# How many seeds from pollinated auto?



## BagSeed (Feb 5, 2009)

I am planning on doing a grow of Auto AK47 this year and got a 10 pack of the seeds. I am planning on starting some as early as possible in the year and breeding these to make seed for a second round of them. Anyone know how many seeds a heavily pollinated one will produce? Also, how old do males have to be to pollinate and how late is too late to pollinate the females. Thanks.


----------



## Waspfire (Feb 5, 2009)

now i havent tried making seeds yet but i would figure the bigger the bud u pollinate the more seeds it will produce could be wrong tho.i would wait till there in about 2-3 weeks flowering for i put the male in with autos JMO


----------



## UKgirl420 (Feb 5, 2009)

well thats anyones guess ,,,i pollen grain equals one seed ,,

males will open ther sacs and let out pollen when there ready ,,,and i would pollinate the females from around 3 weeks into flower ,,
but if you are just using them to make seeds leave them to gether growing and let them do there thing eace:
but i would read up as much as you can in the breeding section before you start 
goodluckeace:


----------



## BagSeed (Feb 8, 2009)

Well is it possible to get 100 seeds from one auto plant?


----------



## Hick (Feb 9, 2009)

BagSeed said:
			
		

> Well is it possible to get 100 seeds from one auto plant?
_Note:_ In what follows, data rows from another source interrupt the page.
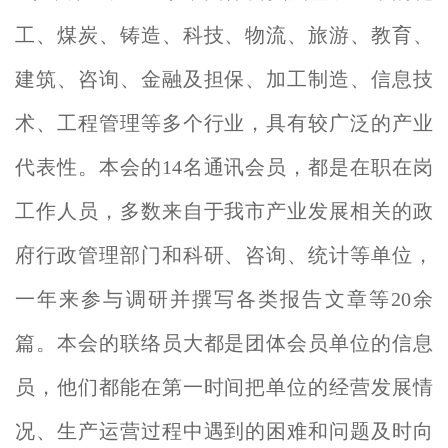
工、煤炭、铸造、科技、物流、旅游、教育、
建筑、咨询、金融及担保、加工制造、信息技
术、工程管理等多个行业，具有较广泛的产业
代表性。本会的14
名通讯会员，都是在职在岗
工作人员，多数来自于我市产业发展相关的政
府行政管理部门和科研、咨询、统计等单位，
一年来参与调研并撰写各类报告文章等20余
篇。本会的联络员大都是团体会员单位的信息
员，他们都能在第一时间把单位的经营发展情
况、生
产
运营过程中遇到的困难和问题及时向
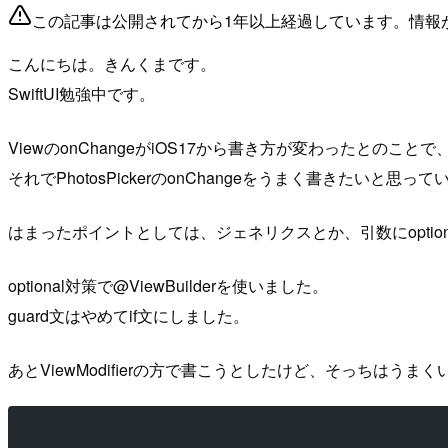
この記事は公開されてから1年以上経過しています。情報
こんにちは。きんくまです。
SwiftUI勉強中です。
ViewのonChangeがiOS17から書き方が変わったとのこ
それでPhotosPickerのonChangeをうまく書きた
はまったポイントとしては、ジェネリクスとか、引数にoptio
optional対策で@ViewBuilderを使いました。
guard文はやめてif文にしました。
あとViewModifierの方で書こうとしたけど、そっちはうま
...."*thousands*"... one grain of pollen and one pistil = a seed...


----------



## BagSeed (Feb 9, 2009)

Ok well thats good to know. Thanks for the help and hopefully i will have a very nice auto flower grow this summer


----------



## maineharvest (Feb 11, 2009)

its amazing how many seeds can be found in one little nug.  If you just leave the males in a closet with females you will get more than enough seeds.


----------



## goneindawind (Feb 12, 2009)

i have gotten 200 plus seeds from an auto b4 out doors next to each other


----------